═══ Provided information ═══

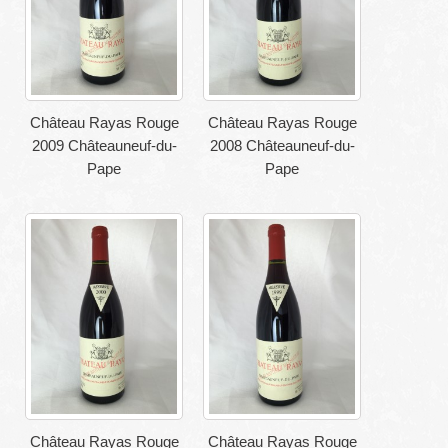
Château Rayas Rouge
Château Rayas Rouge
2009 Châteauneuf-du-
2008 Châteauneuf-du-
Pape
Pape
Château Rayas Rouge
Château Rayas Rouge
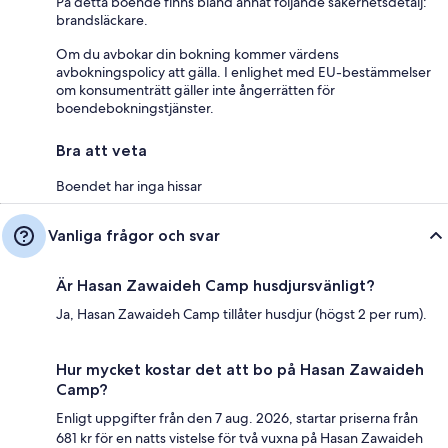
På detta boende finns bland annat följande säkerhetsdetalj:
brandsläckare.
Om du avbokar din bokning kommer värdens
avbokningspolicy att gälla. I enlighet med EU-bestämmelser
om konsumenträtt gäller inte ångerrätten för
boendebokningstjänster.
Bra att veta
Boendet har inga hissar
Vanliga frågor och svar
Är Hasan Zawaideh Camp husdjursvänligt?
Ja, Hasan Zawaideh Camp tillåter husdjur (högst 2 per rum).
Hur mycket kostar det att bo på Hasan Zawaideh
Camp?
Enligt uppgifter från den 7 aug. 2026, startar priserna från
681 kr för en natts vistelse för två vuxna på Hasan Zawaideh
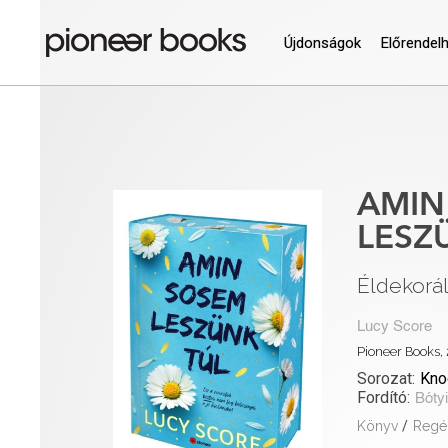
Újdonságok
Előrendel
AMIN
LESZ
Éldekorá
Lucy Score
Pioneer Books, 
Sorozat:
Kno
Fordító:
Bótyi
Könyv
/
Regé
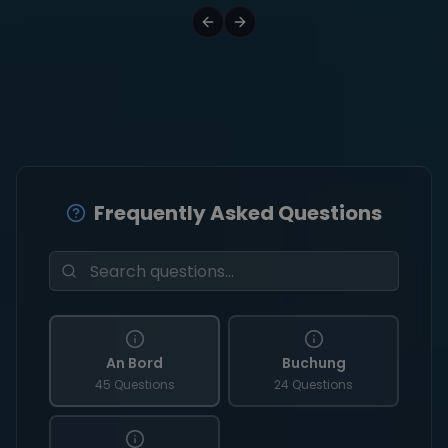
Frequently Asked Questions
An Bord
Buchung
45 Questions
24 Questions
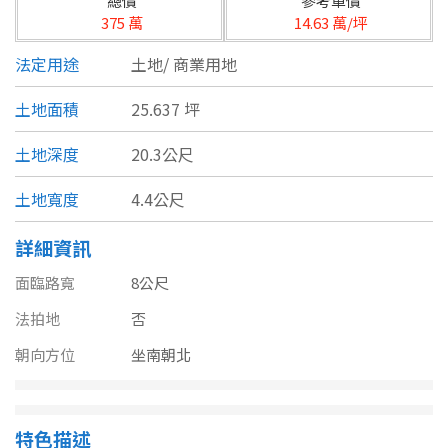
總價
參考單價
台北市
375 萬
14.63 萬/坪
基隆市
法定用途
土地/
商業用地
新北市
土地面積
25.637 坪
宜蘭縣
土地深度
20.3公尺
類型(可複選)
桃園市
土地寬度
4.4公尺
不拘
公寓
電梯大樓
套房
新竹市
詳細資訊
別墅
透天厝
樓中樓
華廈
新竹縣
面臨路寬
8公尺
農舍
辦公
店面
工廠
苗栗縣
法拍地
否
朝向方位
坐南朝北
台中市
廠辦
倉庫
土地
其他
彰化縣
坪數
特色描述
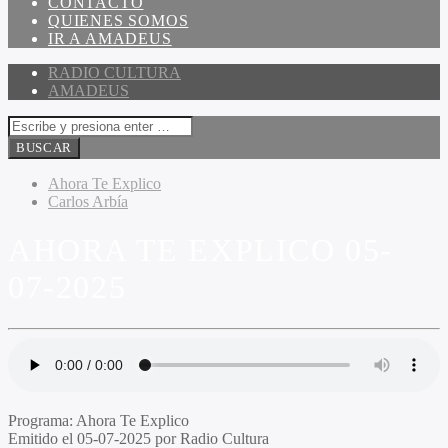
CONTACTO
QUIENES SOMOS
IR A AMADEUS
RADIO CULTURA
AMADEUS
Ahora Te Explico
Carlos Arbía
AHORA TE EXPLICO 05-
07-2025
Programa
: Ahora Te Explico
Emitido
el 05-07-2025 por Radio Cultura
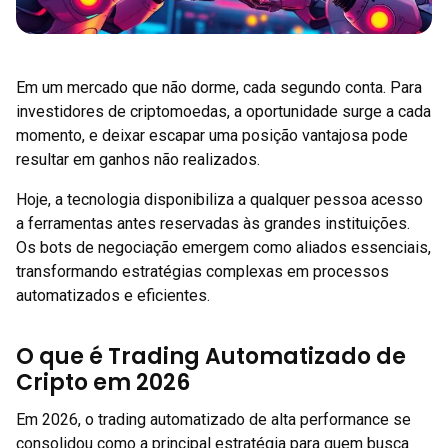
Em um mercado que não dorme, cada segundo conta. Para
investidores de criptomoedas, a oportunidade surge a cada
momento, e deixar escapar uma posição vantajosa pode
resultar em ganhos não realizados.
Hoje, a tecnologia disponibiliza a qualquer pessoa acesso
a ferramentas antes reservadas às grandes instituições.
Os bots de negociação emergem como aliados essenciais,
transformando estratégias complexas em processos
automatizados e eficientes.
O que é Trading Automatizado de
Cripto em 2026
Em 2026, o trading automatizado de alta performance se
consolidou como a principal estratégia para quem busca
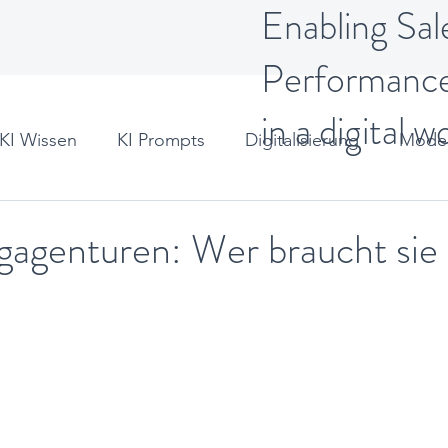
Enabling Sal
Performanc
in a digital w
KI Wissen
KI Prompts
Digitalisierung
Moder
t
gagenturen: Wer braucht sie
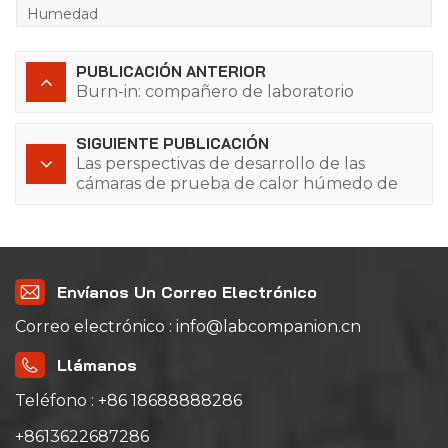
Humedad
PUBLICACIÓN ANTERIOR
Burn-in: compañero de laboratorio
SIGUIENTE PUBLICACIÓN
Las perspectivas de desarrollo de las
cámaras de prueba de calor húmedo de
alta y baja temperatura son prometedoras
Envíanos Un Correo Electrónico
Correo electrónico : info@labcompanion.cn
Llámanos
Teléfono : +86 18688888286
+8613622687286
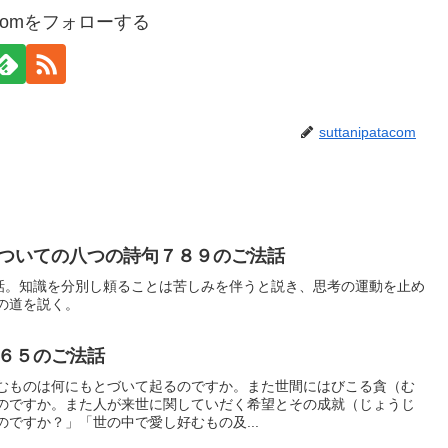
atacomをフォローする
suttanipatacom
ついての八つの詩句７８９のご法話
法話。知識を分別し頼ることは苦しみを伴うと説き、思考の運動を止め
の道を説く。
６５のご法話
むものは何にもとづいて起るのですか。また世間にはびこる貪（む
のですか。また人が来世に関していだく希望とその成就（じょうじ
ですか？」「世の中で愛し好むもの及...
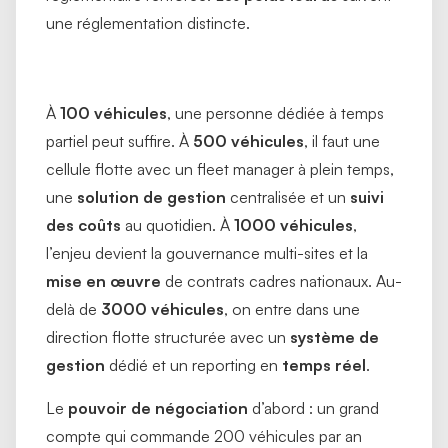
une réglementation distincte.
À
100 véhicules
, une personne dédiée à temps
partiel peut suffire. À
500 véhicules
, il faut une
cellule flotte avec un fleet manager à plein temps,
une
solution de gestion
centralisée et un
suivi
des coûts
au quotidien. À
1000 véhicules
,
l’enjeu devient la gouvernance multi-sites et la
mise en œuvre
de contrats cadres nationaux. Au-
delà de
3000 véhicules
, on entre dans une
direction flotte structurée avec un
système de
gestion
dédié et un reporting en
temps réel
.
Le
pouvoir de négociation
d’abord : un grand
compte qui commande 200 véhicules par an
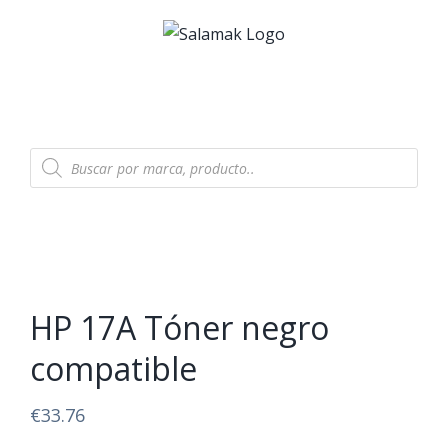
Skip
to
content
Products
search
HP 17A Tóner negro
compatible
€
33.76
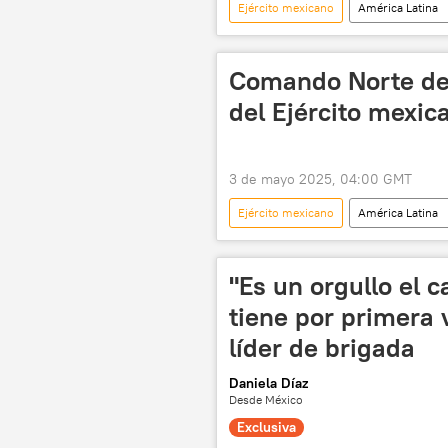
Ejército mexicano
América Latina
Copa Mundial de Fútbol de 2026
Comando Norte de 
del Ejército mexic
3 de mayo 2025, 04:00 GMT
Ejército mexicano
América Latina
Claudia Sheinbaum
México
"Es un orgullo el 
tiene por primera
líder de brigada
Daniela Díaz
Desde México
Exclusiva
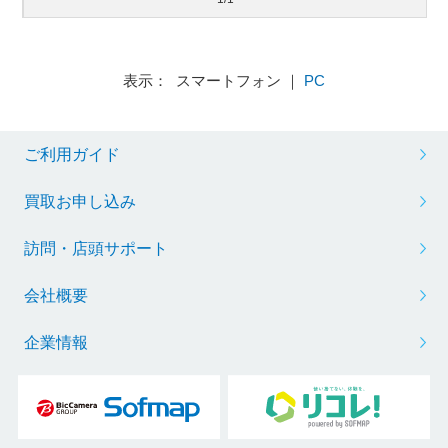
表示： スマートフォン ｜
PC
ご利用ガイド
買取お申し込み
訪問・店頭サポート
会社概要
企業情報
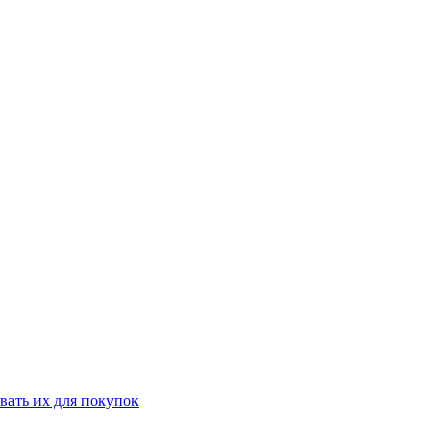
вать их для покупок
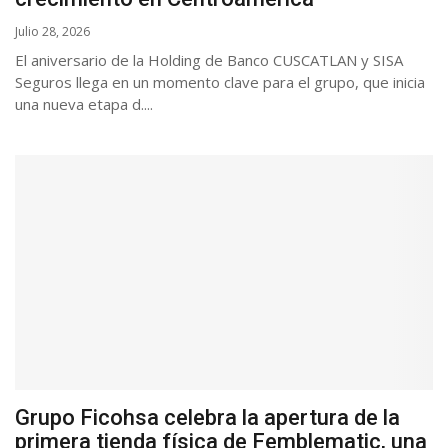
Julio 28, 2026
El aniversario de la Holding de Banco CUSCATLAN y SISA
Seguros llega en un momento clave para el grupo, que inicia
una nueva etapa d....
Grupo Ficohsa celebra la apertura de la
primera tienda física de Femblematic, una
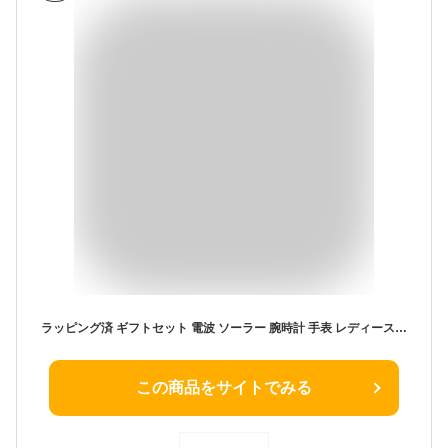
ラッピング済 ギフトセット 電波 ソーラー 腕時計 手表 レディース 母の日 防水 Q&Q シチズン 時計ケース付 水に強い 水泳 海 プール 記念日 記念日プレゼント 女性 彼女 妻 母 祖母 入学祝い 入社祝い 還暦祝い 退職祝い アナログ 電池交換不要 正規品 成人 卒業 入学
この商品をサイトでみる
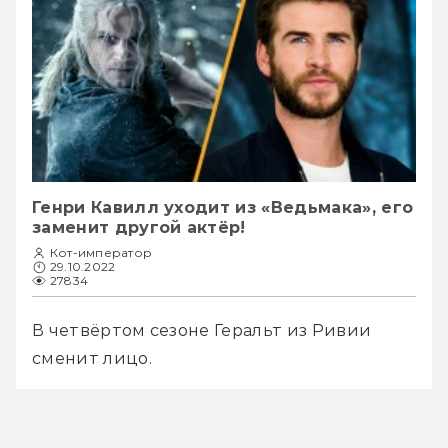
Генри Кавилл уходит из «Ведьмака», его
заменит другой актёр!
Кот-император
29.10.2022
27834
В четвёртом сезоне Геральт из Ривии 
сменит лицо.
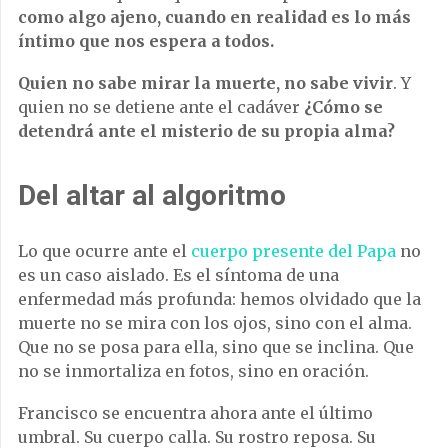
como algo ajeno, cuando en realidad es lo más
íntimo que nos espera a todos.
Quien no sabe mirar la muerte, no sabe vivir
. Y
quien no se detiene ante el cadáver
¿Cómo se
detendrá ante el misterio de su propia alma?
Del altar al algoritmo
Lo que ocurre ante el
cuerpo presente del Papa
no
es un caso aislado. Es el síntoma de una
enfermedad más profunda: hemos olvidado que la
muerte no se mira con los ojos, sino con el alma.
Que no se posa para ella, sino que se inclina. Que
no se inmortaliza en fotos, sino en oración.
Francisco se encuentra ahora ante el último
umbral. Su cuerpo calla. Su rostro reposa. Su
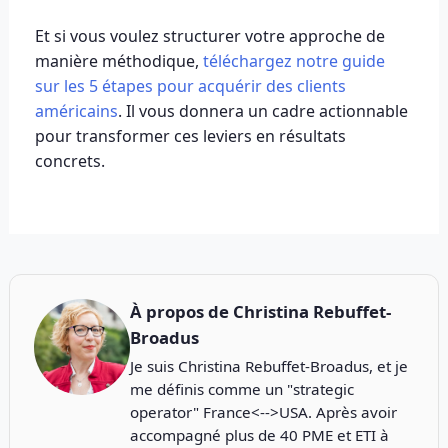
Et si vous voulez structurer votre approche de
manière méthodique,
téléchargez notre guide
sur les 5 étapes pour acquérir des clients
américains
. Il vous donnera un cadre actionnable
pour transformer ces leviers en résultats
concrets.
À propos de
Christina Rebuffet-
Broadus
Je suis Christina Rebuffet-Broadus, et je
me définis comme un "strategic
operator" France<-->USA. Après avoir
accompagné plus de 40 PME et ETI à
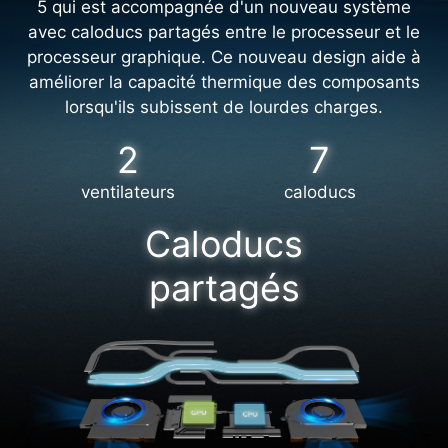
5 qui est accompagnée d'un nouveau système
avec caloducs partagés entre le processeur et le
processeur graphique. Ce nouveau design aide à
améliorer la capacité thermique des composants
lorsqu'ils subissent de lourdes charges.
2
7
ventilateurs
caloducs
Caloducs
partagés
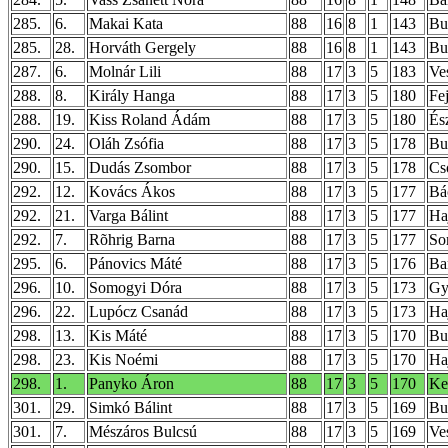
285.
6.
Makai Kata
88
16
8
1
143
Bu
285.
28.
Horváth Gergely
88
16
8
1
143
Bu
287.
6.
Molnár Lili
88
17
3
5
183
Ve
288.
8.
Király Hanga
88
17
3
5
180
Fe
288.
19.
Kiss Roland Ádám
88
17
3
5
180
És
290.
24.
Oláh Zsófia
88
17
3
5
178
Bud
290.
15.
Dudás Zsombor
88
17
3
5
178
Cs
292.
12.
Kovács Ákos
88
17
3
5
177
Bá
292.
21.
Varga Bálint
88
17
3
5
177
Ha
292.
7.
Rõhrig Barna
88
17
3
5
177
So
295.
6.
Pánovics Máté
88
17
3
5
176
Ba
296.
10.
Somogyi Dóra
88
17
3
5
173
Gy
296.
22.
Lupócz Csanád
88
17
3
5
173
Ha
298.
13.
Kis Máté
88
17
3
5
170
Bu
298.
23.
Kis Noémi
88
17
3
5
170
Ha
298.
1.
Panyko Áron
88
17
3
5
170
Ke
301.
29.
Simkó Bálint
88
17
3
5
169
Bu
301.
7.
Mészáros Bulcsú
88
17
3
5
169
Ve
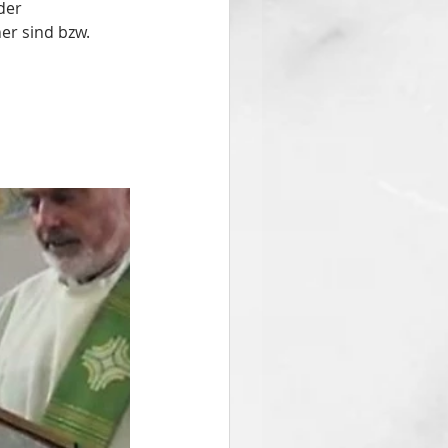
der 
er sind bzw. 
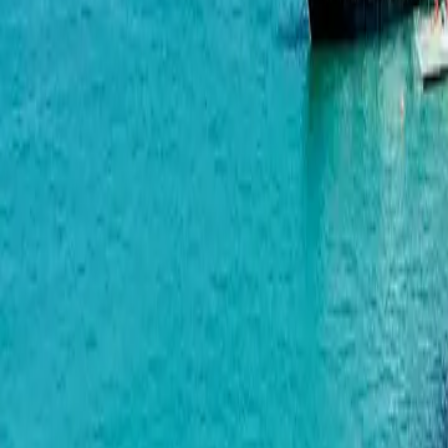
Montemar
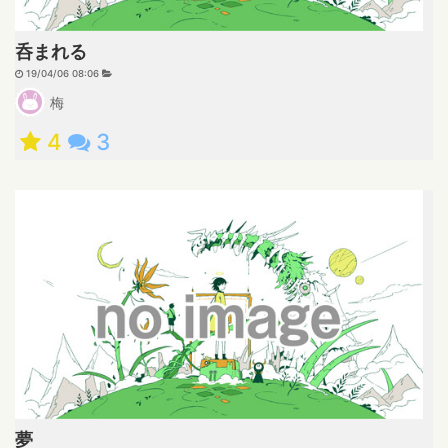
呑まれる
19/04/06 08:06
梅
4
3
夢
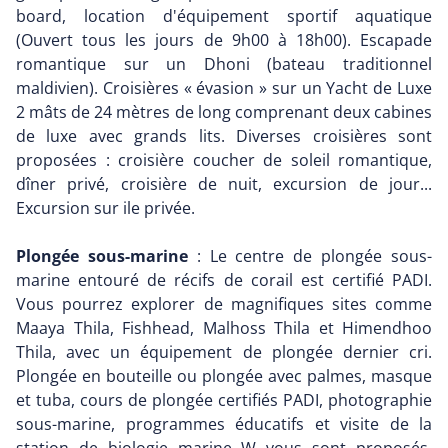
board, location d'équipement sportif aquatique
(Ouvert tous les jours de 9h00 à 18h00). Escapade
romantique sur un Dhoni (bateau traditionnel
maldivien). Croisières « évasion » sur un Yacht de Luxe
2 mâts de 24 mètres de long comprenant deux cabines
de luxe avec grands lits. Diverses croisières sont
proposées : croisière coucher de soleil romantique,
dîner privé, croisière de nuit, excursion de jour...
Excursion sur ile privée.
Plongée sous-marine
: Le centre de plongée sous-
marine entouré de récifs de corail est certifié PADI.
Vous pourrez explorer de magnifiques sites comme
Maaya Thila, Fishhead, Malhoss Thila et Himendhoo
Thila, avec un équipement de plongée dernier cri.
Plongée en bouteille ou plongée avec palmes, masque
et tuba, cours de plongée certifiés PADI, photographie
sous-marine, programmes éducatifs et visite de la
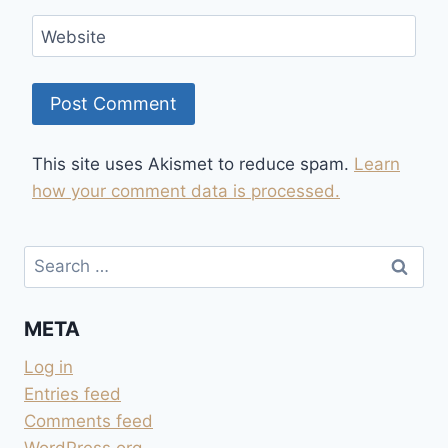
Website
This site uses Akismet to reduce spam.
Learn
how your comment data is processed.
Search
for:
META
Log in
Entries feed
Comments feed
WordPress.org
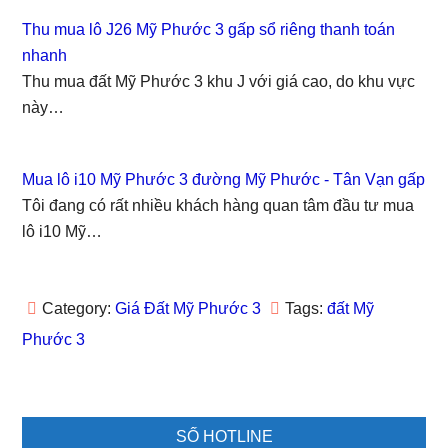
b
t
l
e
e
o
e
r
d
r
Thu mua lô J26 Mỹ Phước 3 gấp sổ riêng thanh toán
o
r
(
I
e
k
(
O
n
s
nhanh
(
O
p
(
t
O
p
e
O
(
Thu mua đất Mỹ Phước 3 khu J với giá cao, do khu vực
p
e
n
p
O
e
n
s
e
p
này…
n
s
i
n
e
s
i
n
s
n
i
n
n
i
s
n
n
e
n
i
n
e
w
n
n
Mua lô i10 Mỹ Phước 3 đường Mỹ Phước - Tân Vạn gấp
e
w
w
e
n
w
w
i
w
e
Tôi đang có rất nhiều khách hàng quan tâm đầu tư mua
w
i
n
w
w
i
n
d
i
w
lô i10 Mỹ…
n
d
o
n
i
d
o
w
d
n
o
w
)
o
d
w
)
w
o
)
)
w
)
Category:
Giá Đất Mỹ Phước 3
Tags:
đất Mỹ
Phước 3
Primary
SỐ HOTLINE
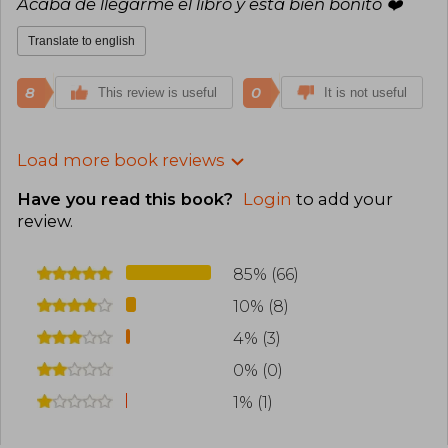
Acaba de llegarme el libro y está bien bonito ❤️
Translate to english
8
0
This review is useful
It is not useful
Load more book reviews
Have you read this book?
Login
to add your
review
.
85% (66)
10% (8)
4% (3)
0% (0)
1% (1)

═══

* _What is needed_
How many lines in the records above contain the word "Châteauneuf"? Reply with the number and nothing more.

* _Reply_
2